▸ ABOUT THIS TASK: Print the data exactly. Pictures stay out.

(Dataset entries)
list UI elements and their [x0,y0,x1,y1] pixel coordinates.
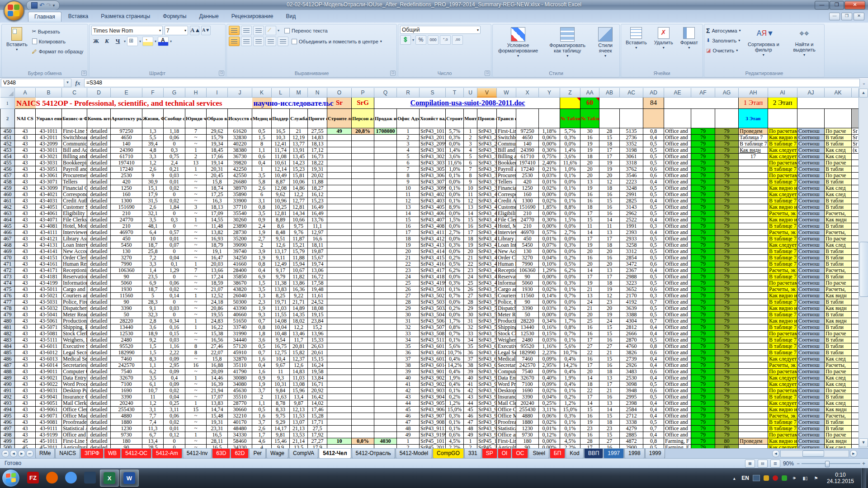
cell-F486[interactable]: 8,3 [142,356,164,362]
cell-U483[interactable]: 34 [464,337,477,343]
cell-C487[interactable]: Secretaries an [62,362,87,368]
cell-B478[interactable]: 43-5032 [36,305,62,311]
column-header-F[interactable]: F [142,88,164,97]
cell-N486[interactable]: 15,15 [308,356,327,362]
cell-N459[interactable]: 18,27 [308,185,327,191]
cell-U476[interactable]: 27 [464,292,477,299]
cell-AF2[interactable] [691,108,715,128]
cell-S469[interactable]: SrP43_4141 [420,248,446,254]
cell-AK494[interactable]: Как видн [825,406,852,413]
row-header-476[interactable]: 476 [0,292,15,299]
cell-AB481[interactable]: 15 [599,324,620,330]
cell-AI456[interactable]: В таблице 7 [768,166,797,172]
cell-AB465[interactable]: 11 [599,223,620,229]
cell-M481[interactable]: 12,2 [290,324,308,330]
cell-AI464[interactable]: Как видно и [768,216,797,223]
cell-H459[interactable]: ~ [185,185,207,191]
cell-AA497[interactable]: 23 [580,425,599,432]
cell-R480[interactable]: 31 [397,318,420,324]
cell-AF464[interactable]: 79 [691,216,715,223]
cell-474[interactable] [852,280,859,286]
cell-V453[interactable]: SrP43_30 [477,147,497,153]
cell-D461[interactable]: detailed [87,197,111,204]
cell-X497[interactable]: 1230 [516,425,539,432]
cell-AD450[interactable]: 0,8 [643,128,664,134]
cell-S493[interactable]: SrP43_9051 [420,400,446,406]
cell-R463[interactable]: 14 [397,210,420,216]
cell-B471[interactable]: 43-4161 [36,261,62,267]
cell-AB471[interactable]: 20 [599,261,620,267]
cell-AD464[interactable]: 0,4 [643,216,664,223]
cell-AG484[interactable]: 79 [715,343,739,349]
cell-AC1[interactable] [620,97,643,108]
row-header-459[interactable]: 459 [0,185,15,191]
cell-L469[interactable]: 13,17 [272,248,290,254]
cell-AH478[interactable] [739,305,768,311]
cell-475[interactable] [852,286,859,292]
cell-X487[interactable]: 242570 [516,362,539,368]
cell-AE494[interactable]: Office and [664,406,691,413]
cell-AA465[interactable]: 11 [580,223,599,229]
cell-H450[interactable]: 7 [185,128,207,134]
cell-D498[interactable]: detailed [87,432,111,438]
cell-AI477[interactable]: В таблице 7 [768,299,797,305]
cell-AC482[interactable]: 2666 [620,330,643,337]
cell-U457[interactable]: 8 [464,172,477,178]
cell-AH494[interactable] [739,406,768,413]
cell-H470[interactable]: ~ [185,254,207,261]
cell-X457[interactable]: 2530 [516,172,539,178]
cell-P488[interactable] [352,368,374,375]
cell-Z485[interactable]: 10,7% [560,349,580,356]
cell-AC473[interactable]: 2988 [620,273,643,280]
cell-X494[interactable]: 255430 [516,406,539,413]
cell-W452[interactable]: Communi [497,141,516,147]
cell-455[interactable] [852,160,859,166]
cell-B470[interactable]: 43-4151 [36,254,62,261]
cell-C483[interactable]: Weighers, Me [62,337,87,343]
cell-O491[interactable] [327,387,352,394]
cell-Q467[interactable] [374,235,397,242]
cell-K479[interactable]: 9,3 [252,311,272,318]
cell-G464[interactable]: 0,3 [164,216,185,223]
cell-AK474[interactable]: По расче [825,280,852,286]
row-header-451[interactable]: 451 [0,134,15,141]
cell-AF495[interactable]: 79 [691,413,715,419]
cell-AA482[interactable]: 16 [580,330,599,337]
cell-AD2[interactable] [643,108,664,128]
cell-D471[interactable]: detailed [87,261,111,267]
cell-K480[interactable]: 0,7 [252,318,272,324]
cell-N455[interactable]: 18,22 [308,160,327,166]
cell-Z2[interactable]: № Табли [560,108,580,128]
cell-AA488[interactable]: 20 [580,368,599,375]
cell-J459[interactable]: 38970 [228,185,252,191]
cell-P463[interactable] [352,210,374,216]
cell-E474[interactable]: 5060 [111,280,142,286]
insert-function-icon[interactable]: fx [71,80,84,87]
cell-AG492[interactable]: 79 [715,394,739,400]
cell-F457[interactable]: 9 [142,172,164,178]
cell-O481[interactable] [327,324,352,330]
cell-M458[interactable]: 10,06 [290,178,308,185]
cell-V481[interactable]: SrP43_50 [477,324,497,330]
cell-S499[interactable]: SrP45_1011 [420,438,446,444]
cell-O462[interactable] [327,204,352,210]
cell-J453[interactable]: 38380 [228,147,252,153]
cell-F454[interactable]: 3,3 [142,153,164,160]
cell-AG464[interactable]: 79 [715,216,739,223]
cell-F465[interactable]: 48,1 [142,223,164,229]
cell-450[interactable]: Sr [852,128,859,134]
cell-S468[interactable]: SrP43_4131 [420,242,446,248]
cell-AF479[interactable]: 79 [691,311,715,318]
cell-Z491[interactable]: 0,1% [560,387,580,394]
cell-X475[interactable]: 1930 [516,286,539,292]
cell-O2[interactable]: Строите льстве и [327,108,352,128]
cell-AC456[interactable]: 3762 [620,166,643,172]
cell-AH450[interactable]: Проведем [739,128,768,134]
cell-G466[interactable]: 0,57 [164,229,185,235]
cell-AK456[interactable]: В табли [825,166,852,172]
cell-AD490[interactable]: 0,5 [643,381,664,387]
cell-AC487[interactable]: 2926 [620,362,643,368]
cell-R498[interactable]: 49 [397,432,420,438]
row-header-497[interactable]: 497 [0,425,15,432]
cell-I487[interactable]: 16,88 [207,362,228,368]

▸ RESULT FOR THIS EXERCISE:
list UI elements and their [x0,y0,x1,y1] pixel coordinates.
cell-F486[interactable]: 8,3 [142,356,164,362]
cell-U483[interactable]: 34 [464,337,477,343]
cell-C487[interactable]: Secretaries an [62,362,87,368]
cell-B478[interactable]: 43-5032 [36,305,62,311]
column-header-F[interactable]: F [142,88,164,97]
cell-N486[interactable]: 15,15 [308,356,327,362]
cell-N459[interactable]: 18,27 [308,185,327,191]
cell-U476[interactable]: 27 [464,292,477,299]
cell-AF2[interactable] [691,108,715,128]
cell-S469[interactable]: SrP43_4141 [420,248,446,254]
cell-AK494[interactable]: Как видн [825,406,852,413]
row-header-476[interactable]: 476 [0,292,15,299]
cell-AB481[interactable]: 15 [599,324,620,330]
cell-AI456[interactable]: В таблице 7 [768,166,797,172]
cell-AB465[interactable]: 11 [599,223,620,229]
cell-M481[interactable]: 12,2 [290,324,308,330]
cell-AI464[interactable]: Как видно и [768,216,797,223]
cell-H459[interactable]: ~ [185,185,207,191]
cell-AA497[interactable]: 23 [580,425,599,432]
cell-R480[interactable]: 31 [397,318,420,324]
cell-AF464[interactable]: 79 [691,216,715,223]
cell-474[interactable] [852,280,859,286]
cell-V453[interactable]: SrP43_30 [477,147,497,153]
cell-D461[interactable]: detailed [87,197,111,204]
cell-X497[interactable]: 1230 [516,425,539,432]
cell-AD450[interactable]: 0,8 [643,128,664,134]
cell-S493[interactable]: SrP43_9051 [420,400,446,406]
cell-R463[interactable]: 14 [397,210,420,216]
cell-B471[interactable]: 43-4161 [36,261,62,267]
cell-AB471[interactable]: 20 [599,261,620,267]
cell-AD464[interactable]: 0,4 [643,216,664,223]
cell-AG484[interactable]: 79 [715,343,739,349]
cell-AC1[interactable] [620,97,643,108]
row-header-459[interactable]: 459 [0,185,15,191]
cell-L469[interactable]: 13,17 [272,248,290,254]
cell-AH478[interactable] [739,305,768,311]
cell-475[interactable] [852,286,859,292]
cell-X487[interactable]: 242570 [516,362,539,368]
cell-AE494[interactable]: Office and [664,406,691,413]
cell-AA465[interactable]: 11 [580,223,599,229]
cell-H450[interactable]: 7 [185,128,207,134]
cell-D498[interactable]: detailed [87,432,111,438]
cell-AI477[interactable]: В таблице 7 [768,299,797,305]
cell-AC482[interactable]: 2666 [620,330,643,337]
cell-U457[interactable]: 8 [464,172,477,178]
cell-AH494[interactable] [739,406,768,413]
cell-H470[interactable]: ~ [185,254,207,261]
cell-X457[interactable]: 2530 [516,172,539,178]
cell-P488[interactable] [352,368,374,375]
cell-Z485[interactable]: 10,7% [560,349,580,356]
cell-AC473[interactable]: 2988 [620,273,643,280]
cell-X494[interactable]: 255430 [516,406,539,413]
cell-W452[interactable]: Communi [497,141,516,147]
cell-455[interactable] [852,160,859,166]
cell-B470[interactable]: 43-4151 [36,254,62,261]
cell-C483[interactable]: Weighers, Me [62,337,87,343]
cell-O491[interactable] [327,387,352,394]
cell-Q467[interactable] [374,235,397,242]
cell-K479[interactable]: 9,3 [252,311,272,318]
cell-G464[interactable]: 0,3 [164,216,185,223]
cell-AK474[interactable]: По расче [825,280,852,286]
row-header-451[interactable]: 451 [0,134,15,141]
cell-AF495[interactable]: 79 [691,413,715,419]
cell-AA482[interactable]: 16 [580,330,599,337]
cell-AD2[interactable] [643,108,664,128]
cell-D471[interactable]: detailed [87,261,111,267]
cell-K480[interactable]: 0,7 [252,318,272,324]
cell-N455[interactable]: 18,22 [308,160,327,166]
cell-Z2[interactable]: № Табли [560,108,580,128]
cell-AA488[interactable]: 20 [580,368,599,375]
cell-J459[interactable]: 38970 [228,185,252,191]
cell-P463[interactable] [352,210,374,216]
cell-E474[interactable]: 5060 [111,280,142,286]
insert-function-icon[interactable]: fx [71,80,84,87]
cell-AG492[interactable]: 79 [715,394,739,400]
cell-F457[interactable]: 9 [142,172,164,178]
cell-O481[interactable] [327,324,352,330]
cell-M458[interactable]: 10,06 [290,178,308,185]
cell-V481[interactable]: SrP43_50 [477,324,497,330]
cell-S499[interactable]: SrP45_1011 [420,438,446,444]
cell-O462[interactable] [327,204,352,210]
cell-J453[interactable]: 38380 [228,147,252,153]
cell-F454[interactable]: 3,3 [142,153,164,160]
cell-AG464[interactable]: 79 [715,216,739,223]
cell-F465[interactable]: 48,1 [142,223,164,229]
cell-450[interactable]: Sr [852,128,859,134]
cell-S468[interactable]: SrP43_4131 [420,242,446,248]
cell-AF479[interactable]: 79 [691,311,715,318]
cell-Z491[interactable]: 0,1% [560,387,580,394]
cell-X475[interactable]: 1930 [516,286,539,292]
cell-O2[interactable]: Строите льстве и [327,108,352,128]
cell-AC456[interactable]: 3762 [620,166,643,172]
cell-AH450[interactable]: Проведем [739,128,768,134]
cell-G466[interactable]: 0,57 [164,229,185,235]
cell-AK456[interactable]: В табли [825,166,852,172]
cell-AD490[interactable]: 0,5 [643,381,664,387]
cell-AC487[interactable]: 2926 [620,362,643,368]
cell-R498[interactable]: 49 [397,432,420,438]
row-header-497[interactable]: 497 [0,425,15,432]
cell-I487[interactable]: 16,88 [207,362,228,368]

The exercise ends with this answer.